RE: UAX#14-20: undesriable line breaking opportunities (parenthese and quotation marks)

From: Philippe Verdy (verdy_p@wanadoo.fr)
Date: Thu Jul 26 2007 - 02:25:05 CDT

  • Next message: Philippe Verdy: "RE: UAX#14-20: undesriable line breaking opportunities (parenthese and quotation marks)"

    Asmus Freytag wrote:
    > With all changes to UAX#14, it is important to make sure that existing
    > implementations can continue to be conformant as much as possible,

    I've never wanted to propose a change that would make existing
    implementation non-conforming.

    I just signal the common fact that in very common cases like optional
    suffixes/prefixes/infixes between parentheses attached to a word, breaking
    it by default around the parentheses is completely undesirable (and infact
    not needed, given that parentheses just need to break a line at their
    nearest word-separation whitespace (the only exception being for scripts
    like Han that allow line breaking between most ideographs, and where no
    space will be present before the opening parenthese or after the closing
    one).

    > Your furhter
    > statements show that you haven't fully understood some of the core
    > concepts of the way the default line breaking algorithm is intended to
    > work.

    Please avoid your putative statement about my understanding of the line
    breaking algorithm. That's not necessary, and you are trying to insult me
    with such things. I can read things, but if I need to specify everything for
    a desired changed, I would not need to discuss it here.

    In fact the most important thing is that I indicate a real problem, that is
    currently not handled, and some suggestions must be made to solve it, before
    an effective technical specification can handle it.
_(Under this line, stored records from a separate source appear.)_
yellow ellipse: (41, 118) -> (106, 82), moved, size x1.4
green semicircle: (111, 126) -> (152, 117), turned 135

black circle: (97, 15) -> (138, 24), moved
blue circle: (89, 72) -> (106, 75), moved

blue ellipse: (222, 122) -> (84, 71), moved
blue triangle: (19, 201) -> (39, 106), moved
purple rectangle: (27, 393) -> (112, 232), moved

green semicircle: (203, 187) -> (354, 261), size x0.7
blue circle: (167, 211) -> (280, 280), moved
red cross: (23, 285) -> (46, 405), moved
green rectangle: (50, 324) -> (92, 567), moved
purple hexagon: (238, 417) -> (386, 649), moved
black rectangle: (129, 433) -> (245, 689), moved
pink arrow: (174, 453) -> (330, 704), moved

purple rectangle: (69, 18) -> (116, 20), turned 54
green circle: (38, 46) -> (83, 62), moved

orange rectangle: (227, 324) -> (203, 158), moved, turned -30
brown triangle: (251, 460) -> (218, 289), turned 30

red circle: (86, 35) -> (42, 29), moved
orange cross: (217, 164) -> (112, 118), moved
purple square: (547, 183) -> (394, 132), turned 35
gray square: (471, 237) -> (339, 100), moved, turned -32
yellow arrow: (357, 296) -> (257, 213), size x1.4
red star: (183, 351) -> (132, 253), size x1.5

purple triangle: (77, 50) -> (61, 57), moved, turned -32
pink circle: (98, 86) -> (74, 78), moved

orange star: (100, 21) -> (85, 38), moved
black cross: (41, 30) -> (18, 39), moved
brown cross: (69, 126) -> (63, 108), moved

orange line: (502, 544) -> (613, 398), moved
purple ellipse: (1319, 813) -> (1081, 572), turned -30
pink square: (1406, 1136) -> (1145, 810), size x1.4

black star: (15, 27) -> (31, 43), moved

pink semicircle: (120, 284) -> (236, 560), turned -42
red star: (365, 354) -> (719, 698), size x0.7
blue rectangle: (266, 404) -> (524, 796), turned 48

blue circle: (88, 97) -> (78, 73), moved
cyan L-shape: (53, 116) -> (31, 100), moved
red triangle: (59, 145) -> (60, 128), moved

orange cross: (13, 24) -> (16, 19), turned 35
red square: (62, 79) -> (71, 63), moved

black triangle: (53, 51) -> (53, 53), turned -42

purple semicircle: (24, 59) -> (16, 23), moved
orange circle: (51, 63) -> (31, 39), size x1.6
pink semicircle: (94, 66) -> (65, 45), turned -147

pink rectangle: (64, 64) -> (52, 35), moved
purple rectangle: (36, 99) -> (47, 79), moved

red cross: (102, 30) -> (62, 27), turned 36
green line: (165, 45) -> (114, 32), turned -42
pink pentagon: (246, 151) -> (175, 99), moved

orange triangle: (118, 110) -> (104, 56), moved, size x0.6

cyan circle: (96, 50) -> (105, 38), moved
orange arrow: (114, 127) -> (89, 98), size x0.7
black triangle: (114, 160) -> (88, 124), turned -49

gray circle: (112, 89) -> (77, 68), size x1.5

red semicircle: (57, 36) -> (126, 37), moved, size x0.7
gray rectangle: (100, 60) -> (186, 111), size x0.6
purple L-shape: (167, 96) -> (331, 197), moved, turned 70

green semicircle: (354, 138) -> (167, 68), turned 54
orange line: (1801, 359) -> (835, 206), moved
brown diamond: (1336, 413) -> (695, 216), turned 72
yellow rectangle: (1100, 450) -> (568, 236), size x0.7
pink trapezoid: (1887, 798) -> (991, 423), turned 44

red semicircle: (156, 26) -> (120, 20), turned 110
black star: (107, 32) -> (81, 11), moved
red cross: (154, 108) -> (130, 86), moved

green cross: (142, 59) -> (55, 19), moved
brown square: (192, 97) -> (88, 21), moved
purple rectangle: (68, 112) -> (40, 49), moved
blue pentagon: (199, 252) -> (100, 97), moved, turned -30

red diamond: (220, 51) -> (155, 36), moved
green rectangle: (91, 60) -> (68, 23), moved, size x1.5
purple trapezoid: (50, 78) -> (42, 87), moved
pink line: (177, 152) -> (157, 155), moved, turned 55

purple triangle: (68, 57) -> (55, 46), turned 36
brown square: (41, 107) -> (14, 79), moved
    I have not suggested anything in such a way that would break the line
    breaking algorithm. (Note anyway that if the existing algorithm already
    inserts a line-breaks within a single word that just appears to embed
    parentheses, then something must be changed if this line breaking is
    undesirable.

    I have just not suggested the effective technical rule needed to handle the
    case of undesirable line breakings around punctuation pairs like parentheses
    and quotation marks.

    Please reconsider this problem with the VERY COMMON example of optional
    plural forms like in:
    "one or more word(s)"
    And consider the equivalent cases that DO occur in almost all Latin-written
    languages (I gave examples in French, I prove that this case exists too in
    English, it's very easy to find many examples in German, Spanish or Italian,
    and in fact this is not restricted to Latin-based European languages, and
    you'll find the same cases in Greek, Russian, Hebrew...)

    Then consider the various discussions that have happened here about the
    transciptions of Hebrew into Latin: the parentheses are commonly used in the
    middle of a word to surround missing/implied/deleted/optional letters.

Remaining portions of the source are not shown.